WHAT IS EXPECTED:
Start at the line below containing "Identify the click" and stop at the line containing "Custom Concrete (669, 1298)". Repeat every line of that stretch exactly, and nothing outside it.

DATA FOR REVIEW:
※ ※ ※
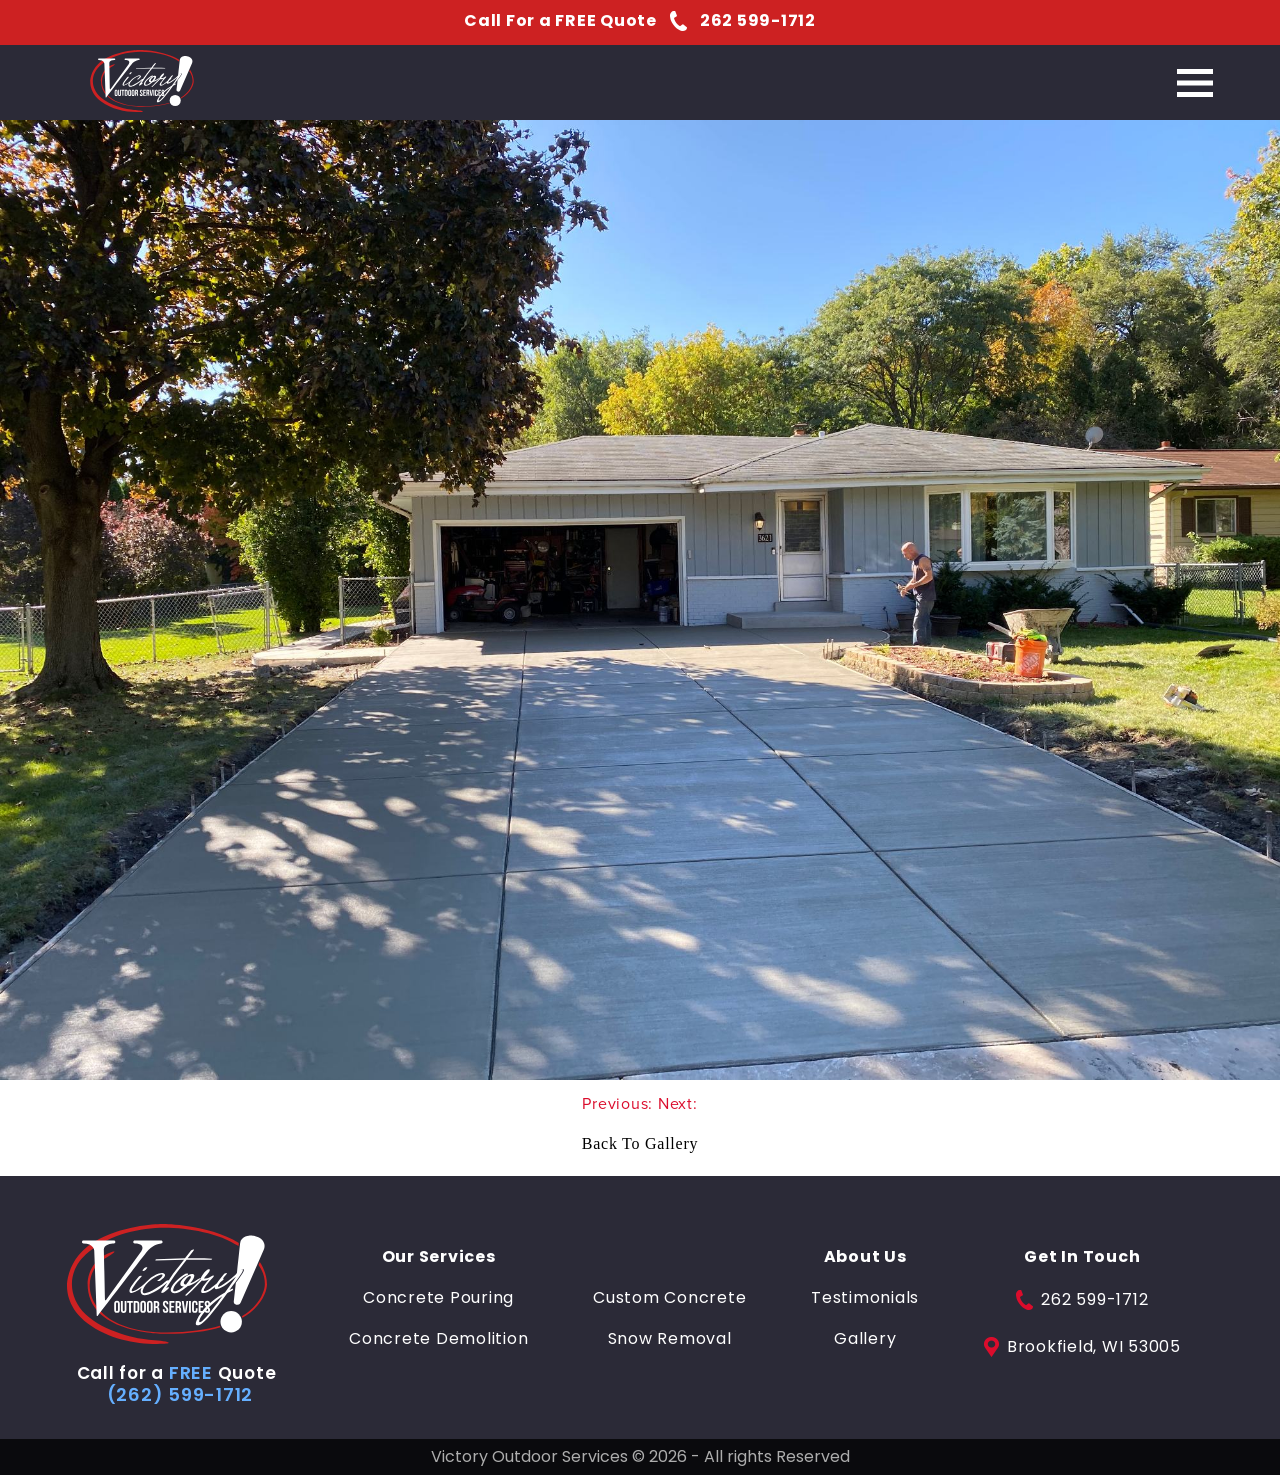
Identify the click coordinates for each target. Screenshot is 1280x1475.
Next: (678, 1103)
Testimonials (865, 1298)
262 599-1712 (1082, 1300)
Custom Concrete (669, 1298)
※ ※ ※
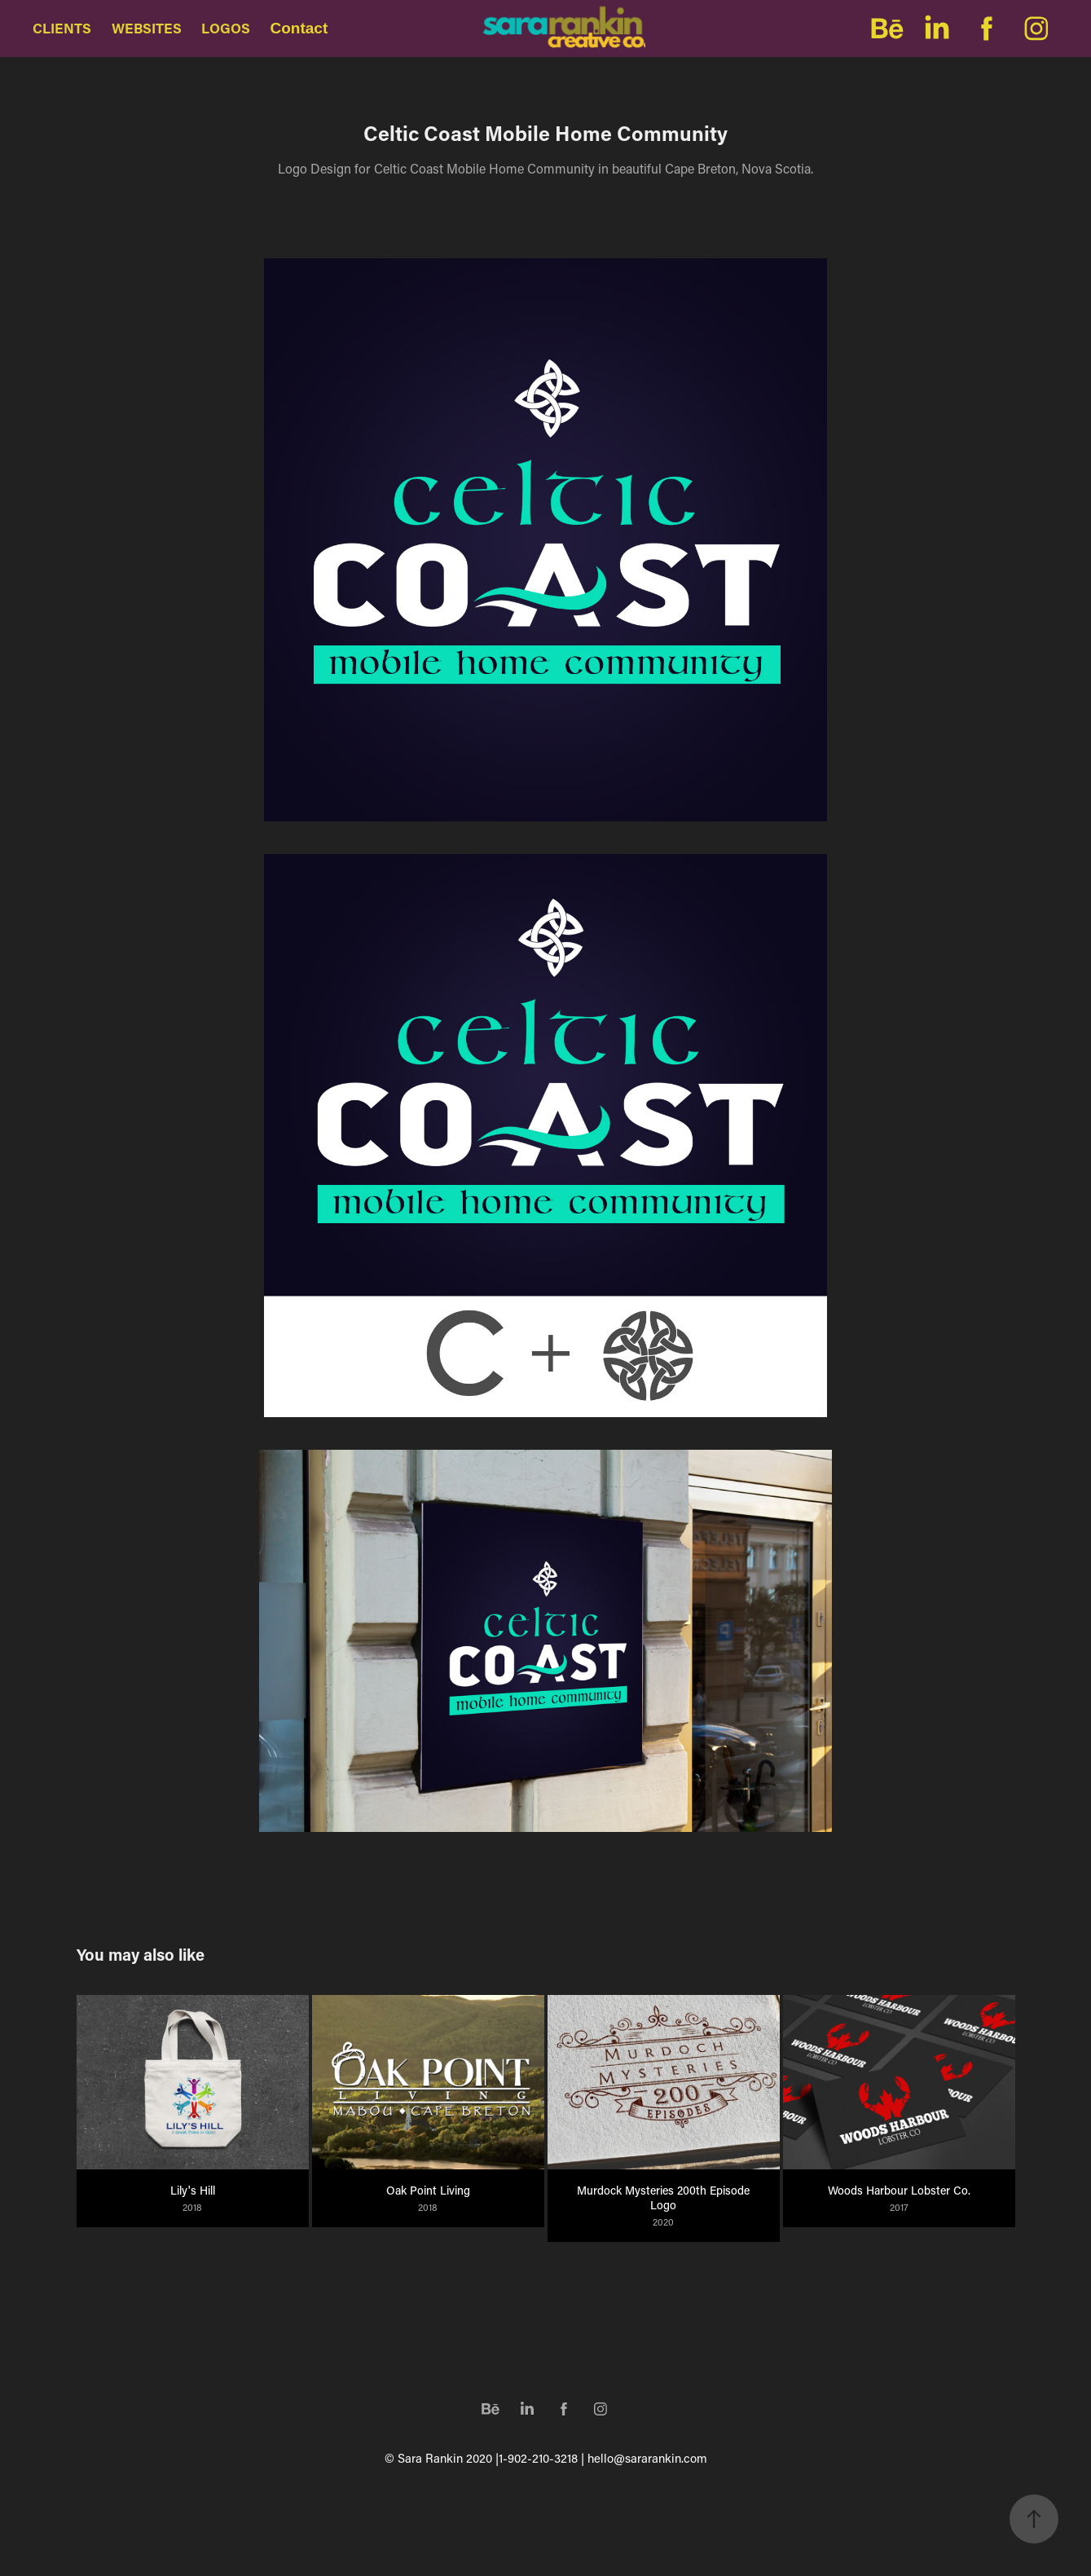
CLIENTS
※ ※ ※
YOUR SOLUTION:
Identify the click coordinates for each target. Screenshot is 1280x1475.
Next: (678, 1103)
Testimonials (865, 1298)
262 599-1712 (1082, 1300)
Custom Concrete (669, 1298)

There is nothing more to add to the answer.